Do you fall under the category of taxpayers? If yes, then you should start your tax planning from the beginning of the financial year i.e. April month itself. This will not only enable you to take proper investment decisions but will also save you from the burden of lump sum investment for tax saving. Tax and investment expert Balwant Jain says that people buy life insurance policies in a hurry to save income tax at the end of the financial year. Life insurance policy should always be taken for insurance purpose and not for tax saving. According to Jain, while choosing tax saving options, it is important that you look at it along with your financial goals.
How to do Tax Planning?
Jain says that planning for income tax from the very beginning is not a difficult task and it also has many benefits. You can calculate which expenses are to be incurred in a year under Section 80C of the Income Tax Act. For example, how much money has to go towards tuition fees of children’s school, life insurance premium, public provident fund etc. in a year. The limit of section 80C is 1.5 lakh rupees, deduct the money going towards these items. Now you will know better how much money you have to invest under 80C.
Where to invest to save income tax?
Jain says that if you are young or you want to invest for the long term, then you can invest in Equity Linked Savings Scheme (ELSS) of Mutual Funds. ELSS has given 16 per cent returns in the last 10 years. In this, you should start investing through Systematic Investment Plan (SIP) from April itself. This will average out the mutual fund unit cost and reduce the impact of market volatility. Investing in equities for a long time is not very risky.
According to Jain, PPF is a great option for investors who do not want to take risk. The interest earned on PPF is also tax-free. One can invest in it to fulfill financial goals like higher education of children or their retirement. Similarly, if there is a daughter in the house and want to save money for her higher education or marriage, Sukanya Samriddhi Yojana is a good option on which 7.6 percent interest is being given at present. At present, the highest interest is getting on Sukanya Samriddhi Yojana in Small Savings Scheme.
SCSS is a good way to save tax for the elderly
Jain told that those who have crossed the age of 60 ie have retired, their PF is not deducted and tax saving options are limited. For such people, Senior Citizen Savings Scheme (ELSS) can be a good way to save tax. Currently, it is getting an interest of 7.4 percent and you can invest up to Rs 15 lakh in it. It comes under the purview of section 80C of the Income Tax Act.
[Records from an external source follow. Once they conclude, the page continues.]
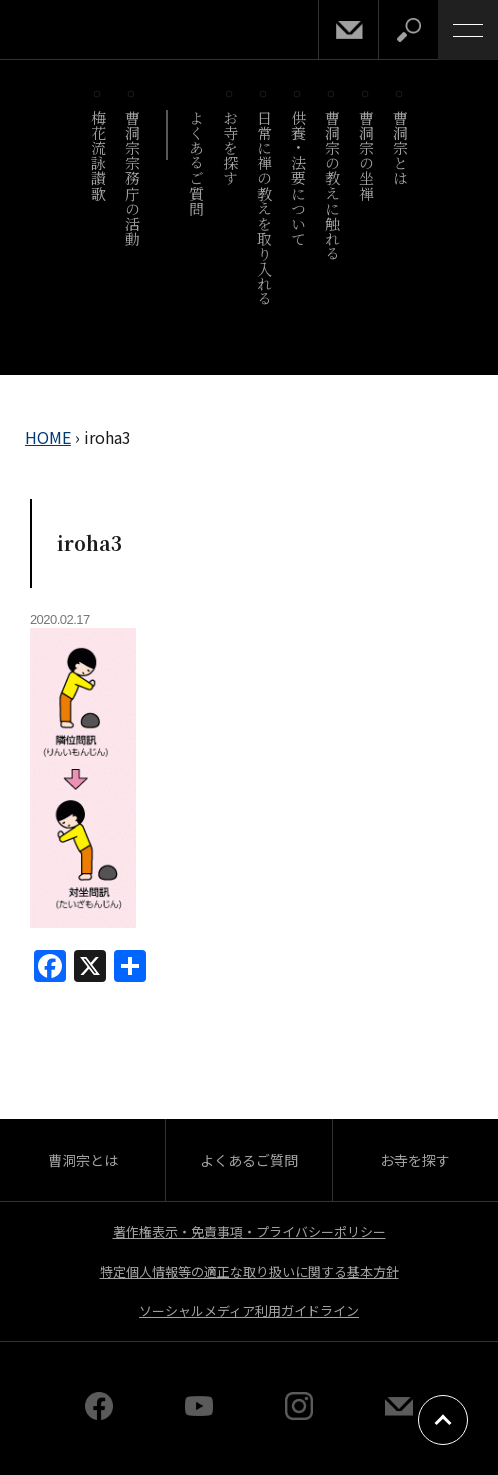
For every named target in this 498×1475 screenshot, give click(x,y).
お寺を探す (230, 148)
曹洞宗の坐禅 (366, 155)
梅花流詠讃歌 (98, 155)
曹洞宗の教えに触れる (332, 185)
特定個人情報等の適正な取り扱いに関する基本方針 (249, 1271)
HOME (48, 437)
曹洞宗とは (400, 148)
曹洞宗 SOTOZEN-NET (60, 31)
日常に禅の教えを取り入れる (264, 208)
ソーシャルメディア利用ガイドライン (249, 1310)
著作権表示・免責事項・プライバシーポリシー (249, 1231)
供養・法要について (298, 178)
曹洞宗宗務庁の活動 (132, 178)
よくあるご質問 (196, 163)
Save extra Rs 50,000 in income tax by investing in NPS
Balwant Jain said that there are many options under section 80C and it is possible that many people have crossed the limit of 1.5 lakh rupees by making various expenses in a year. In such a situation, NPS i.e. National Pension System can give the benefit of additional deduction of Rs 50,000 in income tax. You can claim an additional deduction of Rs 50,000 under section 80CCD (1B) of the Income Tax Act. You can invest in it with the goal of retirement savings.